3. Slowly pour honey into the straw. The opening of our bottle was just a smidge larger than the width of the straw, so I just held both steady and poured the honey in at a trickle. When you've got it full to your satisfaction, repeat the sealing process on the other side of the straw.


You can test it by squeezing the bottom end very, very gently--if you see a small bubble of honey come out, then reseal it. Flip it over and test the other side. I had to do this a couple of times for both sides, and it was a huge pain in the butt, but it did work in the end.

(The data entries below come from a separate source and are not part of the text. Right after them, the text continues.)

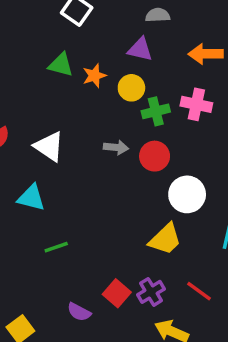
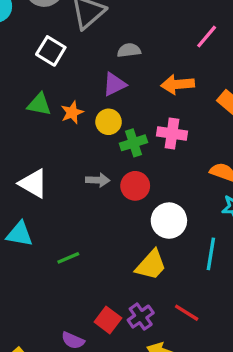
purple triangle: (140, 49) -> (114, 84), turned -35
green line: (56, 247) -> (68, 258), moved

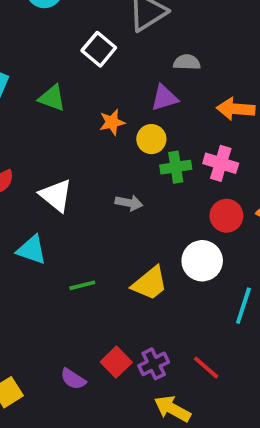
green triangle: (39, 104) -> (52, 98), moved
red circle: (135, 186) -> (226, 216), moved
yellow trapezoid: (151, 265) -> (150, 283), moved

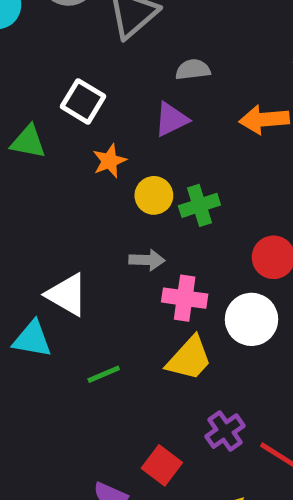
white square: (99, 49) -> (83, 101), moved
yellow circle: (151, 139) -> (154, 195), moved
pink cross: (221, 163) -> (185, 298), moved
white triangle: (56, 195) -> (67, 295), moved
purple cross: (154, 364) -> (225, 431), moved

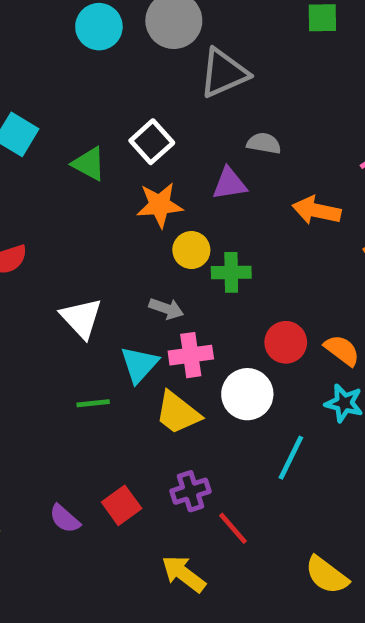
orange star: (109, 161) -> (160, 205), size x1.4
pink cross: (185, 298) -> (191, 355), turned -33
cyan triangle: (32, 339) -> (139, 364), moved, turned 45
yellow trapezoid: (189, 358) -> (178, 413), turned 69

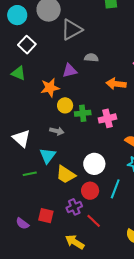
white square: (152, 142) -> (27, 45), moved
purple triangle: (229, 184) -> (70, 71), moved
red circle: (286, 342) -> (90, 191), moved
pink cross: (191, 355) -> (107, 118), moved
red square: (122, 505) -> (46, 216), turned -35

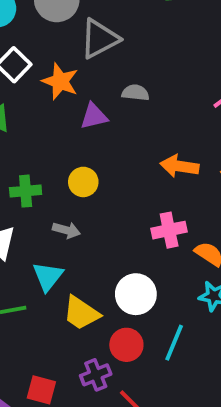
orange arrow: (116, 84) -> (179, 166), moved
orange star: (50, 88) -> (60, 81), moved, turned 30
green cross: (83, 113) -> (26, 191), moved
pink cross: (107, 118) -> (169, 230), moved

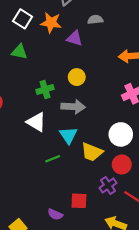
purple triangle: (94, 116) -> (75, 38), turned 42
gray arrow: (66, 230) -> (73, 107), size x1.5

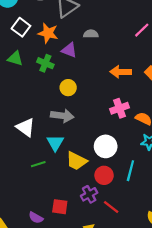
green cross: (45, 89) -> (45, 63), moved, turned 35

Verdict: do-able, in that I now have a honey stick to eat while out and about. It didn't even take *that* long to do. BUT it was super annoying, and hella frustrating, although to be fair that sealing part would surely come much easier with practice. So while I *can* DIY my own honey sticks, and it would probably be worth it if I had my own hive, or to do in smaller containers if I wanted to take little packets of raw honey camping, say, to use as an antibiotic ointment (which I don't, because Neosporin doesn't attract bugs to my cuts), but when I can buy a whole honey straw of local honey from the farmer's market for less than a dollar?

Well, I'll still probably make my own, because I AM that cheap, but I won't insist to the children that we have to make our own instead of letting them buy one each at the farmer's market, how about that?